Saturday, 9 December 2006 - Reviewed by Eddy Wolverson

The Ice Warriors are one of the best-known monsters in Doctor Who but somehow, up until today, I had managed to see (or hear) every single episode of Doctor Who except the original Ice Warriors story! Now, thanks to the BBC Video boxset, my Doctor Who collection is complete and I can hold my hands up and say “I’ve seen ‘em all!” Born of the same year as the Yeti, the Ice Warriors would make an immediate impact on viewers, putting a brand new spin on the done-to-death science fiction cliché of ‘Martians.’

Inspired by a news report about a woolly mammoth found preserved in a Russian glacier, Bryan Hayles set his serial in the far future (3000AD I believe), where thanks to mans’ ingenious idea of getting rid of most plant life, the excess carbon dioxide has blocked out the sun and caused a second ice age. A team of scientists, charged with halting the flow of a dangerous glacier, find a single Martian – Varga - entombed in the ice and set him free…

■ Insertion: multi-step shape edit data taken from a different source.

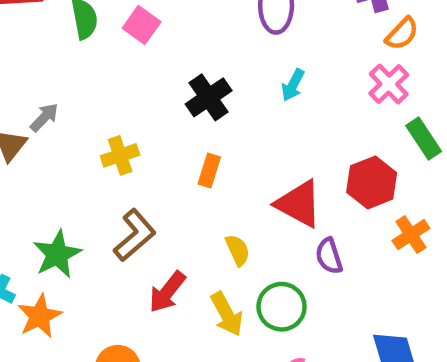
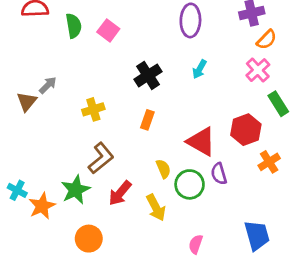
green star: (57, 254) -> (76, 190), moved
green circle: (282, 307) -> (190, 184), moved

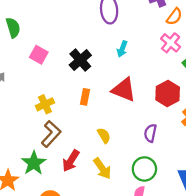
pink square: (108, 30) -> (39, 55), moved
yellow cross: (93, 109) -> (45, 104), moved
red triangle: (201, 141) -> (124, 90), moved
purple semicircle: (219, 174) -> (150, 133), turned 36
green circle: (190, 184) -> (144, 169), moved

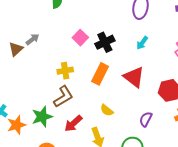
pink square: (39, 55) -> (80, 38), moved
orange rectangle: (85, 97) -> (100, 74), size x1.5
yellow semicircle: (104, 135) -> (107, 110), turned 144

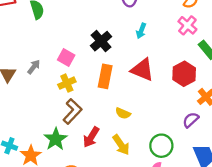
pink square: (80, 38) -> (66, 57), moved
gray arrow: (32, 39) -> (34, 67), moved
purple semicircle: (146, 119) -> (191, 120), moved, turned 35

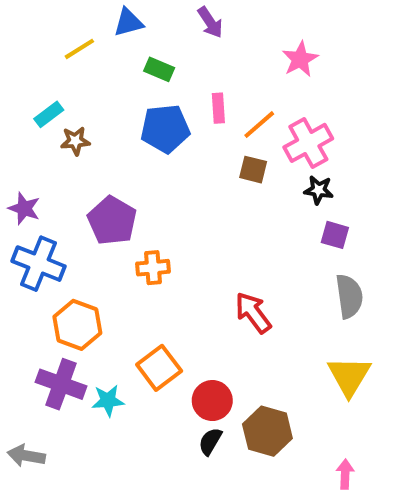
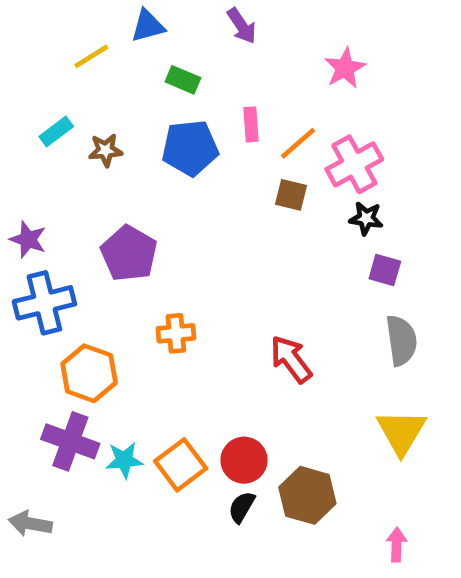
brown star: (75, 141) -> (105, 150), moved
blue cross: (39, 264) -> (44, 303), turned -36
orange cross: (153, 268) -> (176, 333), moved
orange square: (159, 368) -> (181, 465), moved

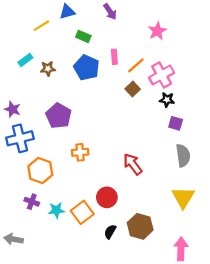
blue pentagon: (190, 148) -> (86, 68), turned 30
brown square: (291, 195) -> (133, 89), turned 32
purple cross: (70, 441) -> (32, 202), size x0.6
red circle: (244, 460) -> (107, 197), moved
pink arrow: (397, 545) -> (181, 249), size x1.5

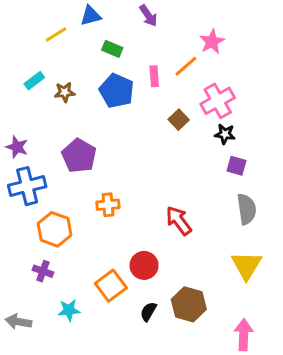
orange line: (136, 65) -> (186, 66), moved
cyan star: (56, 210) -> (69, 310), moved

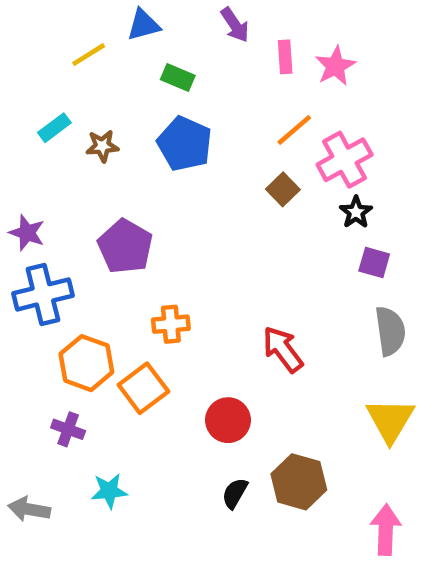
orange line: (186, 66) -> (294, 130), moved
pink rectangle: (154, 76) -> (285, 57), moved
black star: (225, 134) -> (356, 212), turned 30
orange square: (111, 286) -> (143, 388), moved

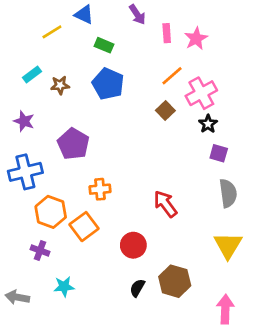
blue triangle: (143, 25) -> (84, 15), turned 40
purple star: (27, 233) -> (24, 121), moved

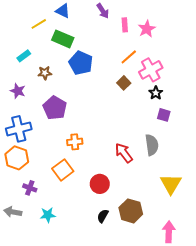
green rectangle: (104, 45) -> (63, 39), moved, size x1.5
brown star: (60, 85) -> (45, 73), moved
gray semicircle: (228, 193) -> (152, 145), moved
orange hexagon: (51, 212) -> (17, 158), moved
gray arrow: (17, 297) -> (13, 212), moved

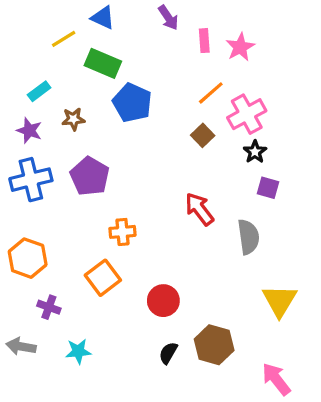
purple star: (18, 91) -> (29, 131), moved
blue cross: (19, 129) -> (31, 180), moved
red arrow: (124, 153) -> (199, 209), moved
pink arrow: (169, 232) -> (276, 379), turned -40

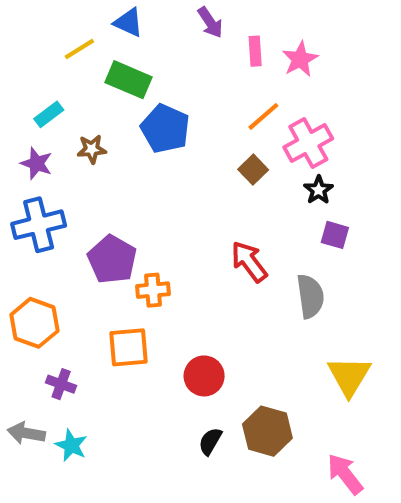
purple pentagon: (90, 176) -> (112, 259), moved
orange square: (103, 278) -> (128, 347), turned 32
cyan star: (78, 351) -> (71, 445), moved, turned 30

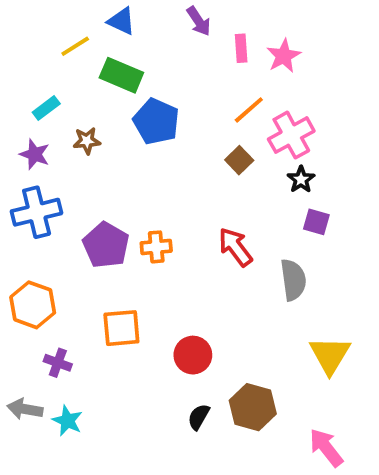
orange cross: (153, 290) -> (156, 247), moved

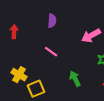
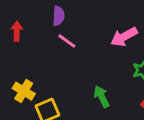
purple semicircle: (52, 21) -> (59, 16), moved
pink line: (51, 52) -> (67, 41), moved

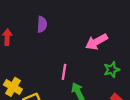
pink line: (67, 41) -> (64, 72), moved, turned 63

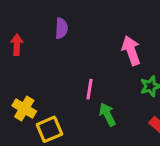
pink arrow: (96, 42) -> (131, 51), turned 100

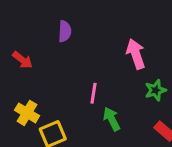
red arrow: (17, 45) -> (22, 60), moved, turned 126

Sadly, “TWO” and “THREE” are both still missing from the BBC Archives, but the Restoration Team have once again done a fantastic job in bridging the gap with a fifteen-minute reconstruction of the missing episodes. They’ve even worked it into the narrative as an ‘interruption of service’ caused by the events of the story! By virtue of this, we can now actually see Varga as we hear his rasping voice for the first time in “TWO”! Originally intended to appear far more Cybernetic, the Martians ended up being realised as reptilian humanoids and interestingly, the ones that we see in this story (who are christened ‘Ice Warriors’ by the scientists; it is not their ‘real’ name) are all ‘regular’ Ice Warriors – even Bernard Breslaw’s Varga who seems to be their leader.

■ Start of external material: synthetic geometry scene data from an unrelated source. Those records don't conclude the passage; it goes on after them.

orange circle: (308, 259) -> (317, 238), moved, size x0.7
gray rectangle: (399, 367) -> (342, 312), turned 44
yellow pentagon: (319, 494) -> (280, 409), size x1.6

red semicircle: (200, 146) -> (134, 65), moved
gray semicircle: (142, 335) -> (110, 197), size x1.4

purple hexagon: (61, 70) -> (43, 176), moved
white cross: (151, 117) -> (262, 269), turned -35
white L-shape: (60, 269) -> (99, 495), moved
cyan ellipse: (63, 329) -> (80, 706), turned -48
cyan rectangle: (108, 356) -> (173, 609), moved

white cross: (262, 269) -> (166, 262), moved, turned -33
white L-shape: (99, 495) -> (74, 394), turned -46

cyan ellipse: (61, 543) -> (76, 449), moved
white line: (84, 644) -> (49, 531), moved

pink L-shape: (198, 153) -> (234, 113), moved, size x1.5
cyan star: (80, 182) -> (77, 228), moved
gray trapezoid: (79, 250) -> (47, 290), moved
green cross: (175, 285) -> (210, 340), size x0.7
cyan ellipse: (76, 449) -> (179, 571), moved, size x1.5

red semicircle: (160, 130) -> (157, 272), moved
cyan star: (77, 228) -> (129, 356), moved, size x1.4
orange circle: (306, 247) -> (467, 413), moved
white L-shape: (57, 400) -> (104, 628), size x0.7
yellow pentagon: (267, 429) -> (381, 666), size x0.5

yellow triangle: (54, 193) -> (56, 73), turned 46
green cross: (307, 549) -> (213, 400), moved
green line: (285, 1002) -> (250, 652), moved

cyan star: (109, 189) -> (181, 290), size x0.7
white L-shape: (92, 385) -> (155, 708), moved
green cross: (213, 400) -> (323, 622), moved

I have to say though, I wasn’t all that impressed with things. There are some good things about “The Ice Warriors” – Miss Garrett and the rest of the women’s costumes, for example! – but I didn’t find the story to be worth all the hype. Varga and his men want to conquer the world, so the Doctor uses the scientists’ glacier-stopping ioniser to blow up their spaceship, and that’s about it. 

There are some great performances in there, not only from the regulars but also from the unusually sinister looking Peter Sallis, who plays the amiable scientist Penley (with a drawn on beard? I’m still not sure); Peter Barkworth as the chief scientist Clent; and also Angus Lennie (who I recognised from “Terror of the Zygons”) as Storr. Moreover, some of the stock footage of the snow and the glaciers looks brilliant; they could get away with using tons of stock footage in the black and white days and it would still look great! In all though, it’s not a patch on “The Seeds of Death” or the Peladon stories, but if for nothing else, this story is worth watching for the short skirts and unique TARDIS landing!